O risco de criminalização das retomadas e as dúvidas geradas por diversos pontos da decisão cuja aplicação ainda é incerta foram levantados por diversas lideranças, que buscaram analisar como estas medidas e o atual cenário jurídico e político podem afetar seus próprios territórios – e quais os caminhos para garantir a efetividade de seus direitos.

As reflexões sobre estes pontos foram sistematizadas numa carta final, que reúne uma série de alinhamentos pactuados entre as lideranças e apresenta um conjunto de reivindicações ao poder público (confira abaixo).

O contexto de violência contra o povo Pataxó no extremo sul da Bahia, a quem os diversos povos presentes manifestaram solidariedade, perpassou o evento, realizado com apoio do Conselho Indigenista Missionário (Cimi).

“Hoje, nós não podemos sair na estrada usando um cocar. Se formos identificados como indígenas, corremos risco de vida. Essa é a realidade que estamos vivendo no extremo sul da Bahia”, afirmou Marcley Pataxó, representante do Movimento Unido dos Povos e Organizações Indígenas da Bahia (Mupoiba) no encontro.

“O que une as lutas indígenas em todo o país é a questão territorial. Isso é o que nos conecta com a luta dos Yanomami, dos Guarani, dos povos do Tapajós. E nós precisamos articular as nossas lutas para conseguir avançar e contrapor esse poder que é contrário aos nossos direitos”, refletiu.

“Aqui na Bahia os povos Pataxó, Pataxó Hã-Hã-Hãe e Tupinambá estão enfrentando uma guerra árdua contra as milícias do Invasão Zero e os grandes interesses do capital”, afirma a carta final do encontro. “Foram partilhadas histórias semelhantes vindas de todas as regiões do país, onde nossos povos sonham e avançam na esperança de ter suas terras demarcadas e respeitadas”.

Muitas lideranças relataram ameaças que dificultam até deslocamentos nas suas próprias regiões. “Nossa maior conquista é a nossa resistência, é não desistir”, disse Eva Canoé, liderança de Rondônia.

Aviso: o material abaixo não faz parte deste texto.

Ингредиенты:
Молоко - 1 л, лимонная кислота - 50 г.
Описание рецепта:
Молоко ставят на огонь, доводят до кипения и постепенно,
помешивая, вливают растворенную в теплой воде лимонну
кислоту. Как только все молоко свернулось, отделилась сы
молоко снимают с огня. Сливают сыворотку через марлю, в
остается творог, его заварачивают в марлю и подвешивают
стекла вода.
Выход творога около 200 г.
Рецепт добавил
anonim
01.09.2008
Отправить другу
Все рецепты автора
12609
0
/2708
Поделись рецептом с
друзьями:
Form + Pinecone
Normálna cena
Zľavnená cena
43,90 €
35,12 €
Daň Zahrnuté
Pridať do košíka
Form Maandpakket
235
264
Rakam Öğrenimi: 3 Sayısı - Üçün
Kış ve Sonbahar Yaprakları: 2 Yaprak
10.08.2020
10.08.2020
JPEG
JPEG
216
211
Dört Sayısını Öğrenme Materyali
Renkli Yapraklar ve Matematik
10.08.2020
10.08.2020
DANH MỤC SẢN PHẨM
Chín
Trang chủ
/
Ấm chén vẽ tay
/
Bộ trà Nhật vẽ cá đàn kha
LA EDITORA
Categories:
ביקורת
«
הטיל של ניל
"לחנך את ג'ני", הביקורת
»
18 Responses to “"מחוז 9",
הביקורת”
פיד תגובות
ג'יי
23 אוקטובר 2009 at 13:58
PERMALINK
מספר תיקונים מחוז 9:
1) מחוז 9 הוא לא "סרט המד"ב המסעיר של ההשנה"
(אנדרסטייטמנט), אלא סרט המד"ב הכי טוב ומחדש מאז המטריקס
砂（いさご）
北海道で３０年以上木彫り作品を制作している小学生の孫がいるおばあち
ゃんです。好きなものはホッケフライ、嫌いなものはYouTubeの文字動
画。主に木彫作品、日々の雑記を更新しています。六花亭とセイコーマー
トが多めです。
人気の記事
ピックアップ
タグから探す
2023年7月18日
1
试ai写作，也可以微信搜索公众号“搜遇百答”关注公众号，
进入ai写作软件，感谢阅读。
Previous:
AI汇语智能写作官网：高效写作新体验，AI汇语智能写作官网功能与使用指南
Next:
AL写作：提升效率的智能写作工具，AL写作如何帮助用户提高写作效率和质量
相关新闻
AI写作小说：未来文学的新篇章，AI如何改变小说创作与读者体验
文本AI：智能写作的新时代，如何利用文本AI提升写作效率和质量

“Quando foi que um governo disse: ‘vocês podem ir para a terra, que eu garanto’? Eu nunca ouvi falar. Sempre foi luta muito forte, resistência, para defender e recuperar a nossa terra, com unhas e dentes”, afirmou o cacique Naô Xohã, da Terra Indígena (TI) Barra Velha do Monte Pascoal.

“Conseguimos derrotar o marco temporal, mas nasceram sementes deles, a Lei 14.701/2023, a PEC [Proposta de Emenda Constitucional] 48. E o próprio governo está indo aos territórios para convencer a comunidade a aceitar compra de terra no lugar da demarcação”, disse Simão Guarani Kaiowá, integrante da coordenação da Articulação dos Povos Indígenas do Brasil (Apib) e coordenador da Aty Guasu, a Grande Assembleia dos Povos Guarani e Kaiowá.

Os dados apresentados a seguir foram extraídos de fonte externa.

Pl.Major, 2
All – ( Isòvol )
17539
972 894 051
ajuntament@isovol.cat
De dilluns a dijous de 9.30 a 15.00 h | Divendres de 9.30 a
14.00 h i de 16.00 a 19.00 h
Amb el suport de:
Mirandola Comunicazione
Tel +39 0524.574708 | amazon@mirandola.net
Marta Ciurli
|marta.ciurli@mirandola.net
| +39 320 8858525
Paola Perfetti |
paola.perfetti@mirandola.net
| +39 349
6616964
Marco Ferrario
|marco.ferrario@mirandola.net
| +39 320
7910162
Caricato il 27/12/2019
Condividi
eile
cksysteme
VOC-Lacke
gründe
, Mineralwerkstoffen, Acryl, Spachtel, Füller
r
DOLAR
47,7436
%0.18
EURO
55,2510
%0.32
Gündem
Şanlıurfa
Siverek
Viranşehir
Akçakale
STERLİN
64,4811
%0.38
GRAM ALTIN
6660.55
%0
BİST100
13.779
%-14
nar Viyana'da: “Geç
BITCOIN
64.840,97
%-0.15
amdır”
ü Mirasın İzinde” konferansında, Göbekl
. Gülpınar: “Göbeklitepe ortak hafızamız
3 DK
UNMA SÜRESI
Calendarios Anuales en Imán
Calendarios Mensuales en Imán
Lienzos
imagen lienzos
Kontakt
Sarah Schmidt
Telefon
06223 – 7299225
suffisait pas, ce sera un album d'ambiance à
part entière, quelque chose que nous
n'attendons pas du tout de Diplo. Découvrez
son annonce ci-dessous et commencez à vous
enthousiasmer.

“Nossas retomadas vão continuar. A luta em defesa da natureza e pelas nossas Terras irá prosseguir. Com, sem ou apesar das leis das colonizações e da exploração do Capital, iremos lutar. Nossas retomadas são sagradas e imparáveis”, garantem as lideranças na carta final do encontro.

 

Sem medo e contra o sistema:

Carta do Encontro Nacional de Lideranças Indígenas

Bahia, 25/02/2026

Desde a Bahia, durante o Encontro Nacional de Lideranças Indígenas, nós, povos em luta, conclamamos a todos os demais parentes para que possamos cantar e lutar, dançar e resistir. Ouçam o nosso chamado, somem a nossa marcha, porque a vida depende do nosso levante!

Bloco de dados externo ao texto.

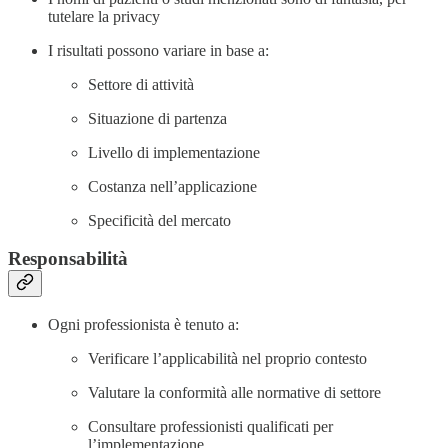
tutelare la privacy
I risultati possono variare in base a:
Settore di attività
Situazione di partenza
Livello di implementazione
Costanza nell’applicazione
Specificità del mercato
Responsabilità
Ogni professionista è tenuto a:
Verificare l’applicabilità nel proprio contesto
Valutare la conformità alle normative di settore
Consultare professionisti qualificati per
l’implementazione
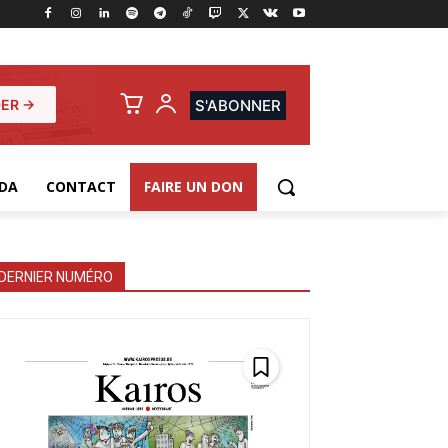
ER →
S'ABONNER
DA
CONTACT
FAIRE UN DON
DERNIER NUMÉRO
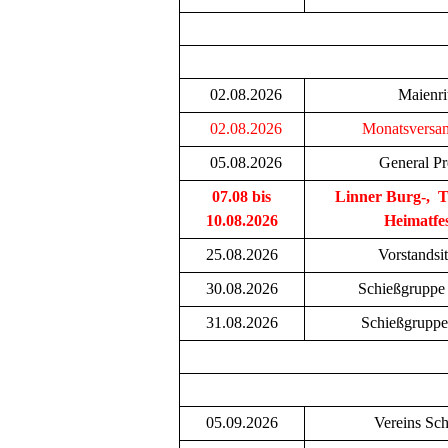
02.08.2026
Maienri
02.08.2026
Monatsversa
05.08.2026
General P
07.08 bis
Linner Burg-, T
10.08.2026
Heimatf
25.08.2026
Vorstandsi
30.08.2026
Schießgruppe
31.08.2026
Schießgruppe
05.09.2026
Vereins Sch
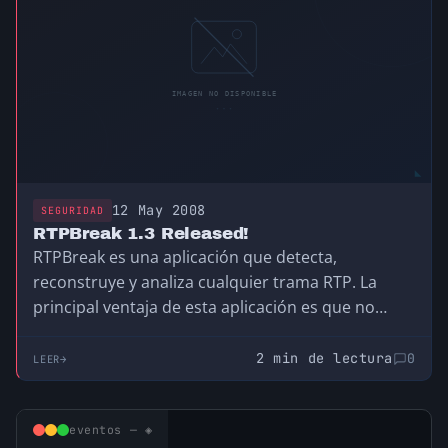
12 May 2008
SEGURIDAD
RTPBreak 1.3 Released!
RTPBreak es una aplicación que detecta,
reconstruye y analiza cualquier trama RTP. La
principal ventaja de esta aplicación es que no
requiere…
2 min de lectura
0
LEER
eventos — ◈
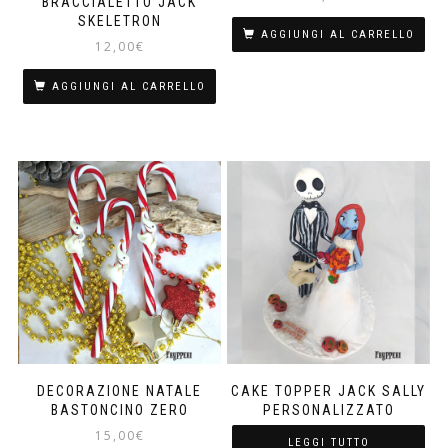
BRACCIALETTO JACK
SKELETRON
AGGIUNGI AL CARRELLO
12,00
€
AGGIUNGI AL CARRELLO
DECORAZIONE NATALE
CAKE TOPPER JACK SALLY
BASTONCINO ZERO
PERSONALIZZATO
15,00
€
LEGGI TUTTO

Representados por diversos povos, na entoada de nossos cantos sagrados e ao som de nossos maracás, juntamos nossas cosmovisões e partilhamos nossa espiritualidade. Junto a nossos encantados, buscamos forças para enfrentar o projeto do capital que está em curso e visa acabar com a Constituição e abrir nossos territórios sagrados para a exploração.

O primeiro pedido que fizemos aos nossos encantados é para que protejam as retomadas dos nossos parentes de todo o Brasil. Aqui na Bahia os povos Pataxó, Pataxó Hã-Hã-Hãe e Tupinambá estão enfrentando uma guerra árdua contra as milícias do Invasão Zero e os grandes interesses do capital. Foram partilhadas histórias semelhantes vindas de todas as regiões do país, onde nossos povos sonham e avançam na esperança de ter suas terras demarcadas e respeitadas.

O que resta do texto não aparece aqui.